Mutasarrif, Lake of Quds Sharif. In other words, it was also known as Southern Syria.
It was known as the holy part or component of Bilad al-Sham and so on.
During the war, the contestation over Palestine and the holy places
and the attempts by the colonial powers, by Britain and France and Italy in particular, as well later as Russia,
to use their connections with the minorities in Palestine and Syria and their claims for the
protection of the holy places, made the Ottoman leadership to react by extending the boundaries of what they
called Palestine to the area south of the Litani. So it corresponded more or
less to the administrative area established by the British after the war
and during the mandate for what became known as Palestine.

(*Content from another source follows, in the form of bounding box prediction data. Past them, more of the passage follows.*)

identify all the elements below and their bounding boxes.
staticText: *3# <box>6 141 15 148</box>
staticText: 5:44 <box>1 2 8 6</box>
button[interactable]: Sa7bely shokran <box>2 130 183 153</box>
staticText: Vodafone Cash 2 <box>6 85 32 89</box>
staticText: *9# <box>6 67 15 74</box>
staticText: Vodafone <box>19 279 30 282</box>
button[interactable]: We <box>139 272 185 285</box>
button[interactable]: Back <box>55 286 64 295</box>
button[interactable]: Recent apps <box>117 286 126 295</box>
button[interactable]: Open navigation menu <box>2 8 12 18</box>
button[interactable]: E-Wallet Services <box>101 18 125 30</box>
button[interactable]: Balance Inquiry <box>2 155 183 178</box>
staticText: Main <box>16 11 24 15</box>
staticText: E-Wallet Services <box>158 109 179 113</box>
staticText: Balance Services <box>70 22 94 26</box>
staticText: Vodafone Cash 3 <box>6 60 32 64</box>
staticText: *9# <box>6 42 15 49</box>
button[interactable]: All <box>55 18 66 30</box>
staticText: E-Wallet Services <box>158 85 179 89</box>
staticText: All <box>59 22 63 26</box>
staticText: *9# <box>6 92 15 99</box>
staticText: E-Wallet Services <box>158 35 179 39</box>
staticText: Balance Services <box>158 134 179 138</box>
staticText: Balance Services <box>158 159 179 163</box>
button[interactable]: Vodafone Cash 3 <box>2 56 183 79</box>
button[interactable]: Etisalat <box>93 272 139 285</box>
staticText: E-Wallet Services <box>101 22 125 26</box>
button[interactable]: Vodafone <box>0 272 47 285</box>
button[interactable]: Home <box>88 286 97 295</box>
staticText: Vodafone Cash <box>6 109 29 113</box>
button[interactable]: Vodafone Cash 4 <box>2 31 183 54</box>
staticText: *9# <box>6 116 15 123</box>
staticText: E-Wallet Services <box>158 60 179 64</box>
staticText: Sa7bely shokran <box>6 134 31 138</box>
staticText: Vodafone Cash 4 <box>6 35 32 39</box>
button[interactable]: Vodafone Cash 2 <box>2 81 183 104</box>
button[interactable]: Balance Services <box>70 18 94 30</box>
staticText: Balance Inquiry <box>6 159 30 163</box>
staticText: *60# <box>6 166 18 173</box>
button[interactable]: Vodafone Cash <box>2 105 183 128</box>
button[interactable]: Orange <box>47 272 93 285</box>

So we start to see
the rough boundaries of what we now see as Palestine,
Israel-Palestine, in the period of World War I.
Yes, exactly.
So one of the things that's notable, I think, in this work,
and maybe all of your work,
is how you push back against this idea that the Ottomans were simply oppressors.
against this idea that the Ottomans were simply oppressors. You show a sort of richer view of what they're doing in Palestine and in the empire as a whole. So in this book, you suggest that
someone like Ruhi al-Khalidi, Jerusalem notable critic of Zionism, you say he can best be thought
of as an Ottoman nationalist. And often we think of maybe Arab nationalism and Ottoman nationalism as separate things,
maybe mutually exclusive.
And so I wonder if you can talk a little bit about those tensions and what you're doing differently.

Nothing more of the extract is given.